Based on the RLM paper by Alex L. Zhang, Tim Kraska, and Omar Khattab | Official implementation
RLM enables language models to process extremely long contexts (100k+ tokens) by:
Instead of this:
llm.complete(prompt="Summarize this", context=huge_document) # Context rot!
RLM does this:
rlm = RLM(model="gpt-5-mini")
result = rlm.complete(
query="Summarize this",
context=huge_document # Stored as variable, not in prompt
)
The LM can then peek, search, and recursively process the context adaptively.

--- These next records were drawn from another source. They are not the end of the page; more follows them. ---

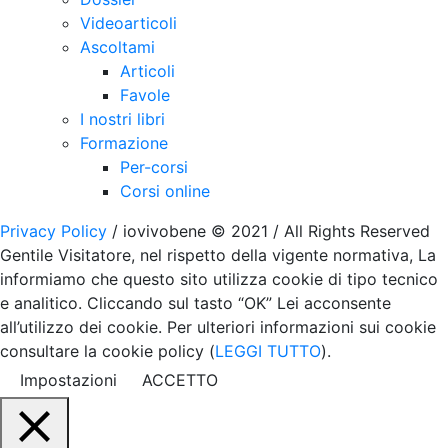
Videoarticoli
Ascoltami
Articoli
Favole
I nostri libri
Formazione
Per-corsi
Corsi online
Privacy Policy
/ iovivobene © 2021 / All Rights Reserved
Gentile Visitatore, nel rispetto della vigente normativa, La
informiamo che questo sito utilizza cookie di tipo tecnico
e analitico. Cliccando sul tasto “OK” Lei acconsente
all’utilizzo dei cookie. Per ulteriori informazioni sui cookie
consultare la cookie policy (
LEGGI TUTTO
).
Impostazioni
ACCETTO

Note: This package is not yet published to PyPI. Install from source:
# Clone the repository
git clone https://github.com/grishahq/recursive-llm.git
cd recursive-llm
# Install in editable mode
pip install -e .
# Or install with dev dependencies
pip install -e ".[dev]"
Future: Once published to PyPI, you'll be able to install with pip install recursive-llm
from rlm import RLM
def main():
# Initialize with any LLM
rlm = RLM(model="gpt-5-mini")
# Process long context
result = rlm.complete(
query="What are the main themes in this document?",
context=long_document,
)
print(result)
if __name__ == "__main__":
main()
RLM uses a spawned worker process for isolated REPL execution. Executable Python scripts must use
the standard if __name__ == "__main__": entry-point guard, as shown above. This is required by
Python multiprocessing on spawn-based platforms; all repository examples follow this pattern.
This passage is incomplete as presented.